Showing posts with label HP Printer Customer Support Phone Number. Show all posts
Showing posts with label HP Printer Customer Support Phone Number. Show all posts

Thursday, 3 December 2015

HP Inc's revenue from both its printer and PC businesses fell 14 percent each in the fourth quarter

Shares of HP Inc (HPQ.N), which houses former Hewlett-Packard Co's legacy hardware business, plunged 16.3 percent on Wednesday after the company's lacklustre results fuelled concerns about its ability to weather a slowdown in the printer and PC markets

HP Inc's revenue from both its printer and PC businesses fell 14 percent each in the fourth quarter, their worst performance in the year ended Oct. 31, and forecast current-quarter profit below market expectations.

"Things got worse. Not only did they not get better - they got worse," said Shebly Seyrafi, an analyst at FBN Securities.

HP Inc Chief Executive Dion Weisler called the printing business a "much greater challenge" than the PC business.

The company has been cutting printer prices to tackle stiff competition, particularly from Japanese printer makers Canon (7751.T) and Epson (6724.T).

However, the price cuts, coupled with the effect of a stronger dollar, have reduced the value of income from overseas markets.

"The unintended result is that we are not getting the yield per unit we would have expected," Weisler said.

Revenue from HP Inc's printer supplies such as ink cartridges and laser toner fell 10 percent this quarter.
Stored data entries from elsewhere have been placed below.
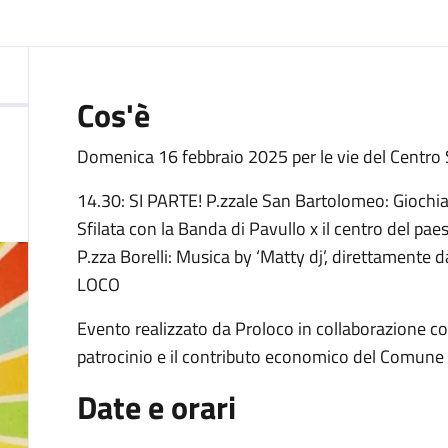
Cos'è
Domenica 16 febbraio 2025 per le vie del Centro 
14.30: SI PARTE! P.zzale San Bartolomeo: Giochi
Sfilata con la Banda di Pavullo x il centro del paes
P.zza Borelli: Musica by ‘Matty dj’, direttament
LOCO
Evento realizzato da Proloco in collaborazione con
patrocinio e il contributo economico del Comune 
Date e orari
Supplies account for most of the profits for HP Inc.

HP Inc's PC unit has been suffering as sales have been falling worldwide for several quarters and the launch of Windows 10 has so far failed to rekindle the industry.

Meg Whitman, who heads Hewlett Packard Enterprise Co (HPE.N), told CNBC on Thursday that the PC business will rebound in the next year or year-and-a-half.
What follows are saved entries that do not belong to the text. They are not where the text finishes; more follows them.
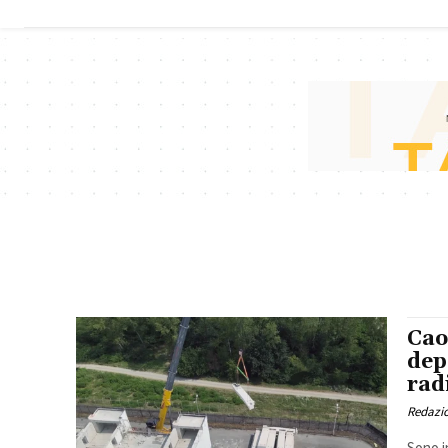
investimenti
per la
crescita
industriale
del nucleare
Cao
dep
rad
Redazi
Sono i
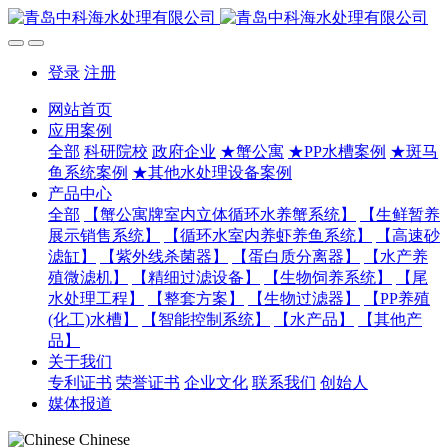
登录
注册
网站首页
应用案例
全部
科研院校
政府企业
★蟹公寓
★PP水槽案例
★斑马
鱼系统案例
★其他水处理设备案例
产品中心
全部
【蟹公寓牌室内立体循环水养蟹系统】
【生鲜暂养
展示销售系统】
【循环水室内养虾养鱼系统】
【高速砂
滤缸】
【紫外线杀菌器】
【蛋白质分离器】
【水产养
殖微滤机】
【精细过滤设备】
【生物饲养系统】
【尾
水处理工程】
【整套方案】
【生物过滤器】
【PP养殖
(化工)水槽】
【智能控制系统】
【水产品】
【其他产
品】
关于我们
专利证书
荣誉证书
企业文化
联系我们
创始人
媒体报道
Chinese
Whitman, who previously headed the 76-year-old Hewlett-Packard Co, engineered the split of the faster growing corporate hardware and services businesses from the PC and printer business in October 2014.
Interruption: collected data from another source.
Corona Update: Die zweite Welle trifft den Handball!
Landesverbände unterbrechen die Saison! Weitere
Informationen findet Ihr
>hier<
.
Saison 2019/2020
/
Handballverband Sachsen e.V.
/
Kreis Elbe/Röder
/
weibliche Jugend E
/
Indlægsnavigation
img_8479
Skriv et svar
"Ultimately I think (HP Inc), the way it's structured, it's going to be more of a sort of dividend yield play," said Jeffrey Fidacaro, an analyst at Monness, Crespi, Hardt, & Co Inc.

HP Inc's sibling, Hewlett Packard Enterprise, saw its shares rise as much as 8.5 percent on Wednesday, after it maintained its profit forecast for fiscal 2016. If You any problem regarding to HP printer kindly call our Hp printer customer support phone number our tollfree number is 1-866-606-2003

Article Original source:-http://in.reuters.com/article/2015/11/25/hp-results-idINKBN0TE2YW20151125

Saturday, 31 October 2015

You Can Now 3-D Print a Toupee

Researchers have figured out how to use a 3-D printer to make plastic hair of varying thicknesses for things like toys and brushes.

In a pinch and need a new paintbrush, or perhaps a hairpiece?

Researchers at Carnegie Mellon University have come up with a method for using 3-D printers to fabricate plastic hair—a technique they call “furbrication” that’s similar to what happens when you pull a hot glue gun away from an object it has been touching.

Typically, 3-D printers take a substrate like metal or plastic and add one layer on top of another, following the instructions of a model made with modeling software, to build an object like a chess piece.

To create the hair, the researchers, led by graduate student Gierad Laput, instruct the printer head—which is the part of the 3-D printer technical support phone number that layers the substrate—to dot the surface of a model with a little ball of melted plastic. Then, instead of adding another layer as it usually would, the printer head pulls away. As it does, a thin, soft string of plastic forms between the printer head and the model’s surface.

When this is repeated over and over, as this video the researchers made demonstrates, a clump of hair, fur, or brush bristles forms; length and thickness are ultimately determined by how fast and far away the printer head pulls from the surface. A paper on the work will be presented in November at a conference in Charlotte, North Carolina.

Today, 3-D printers can cost as low as a couple hundred dollars. This has opened up the potential for people to design and manufacture objects, from garden gnomes to jewelry, right from their garage. But in comparison to what makers hope 3-D printing will be capable of—printing circuit boards or replacement bones, for instance—it still has a long way to go

Given that, Laput hopes this technique will make it possible to 3-D print things as frivolous as troll dolls with wavy hair and as useful as brushes and perhaps a form of Velcro.

Laput says that folks who already have a 3-D printer—even a cheap one—can do this at home by using add-ons for modeling software that the group developed, which let users specify the type of hair.

The group used PLA plastic, one of the cheapest and most basic additive printing substrates. The hope is to someday use something more complicated, like metal, which Laput believes would lead to even more applications.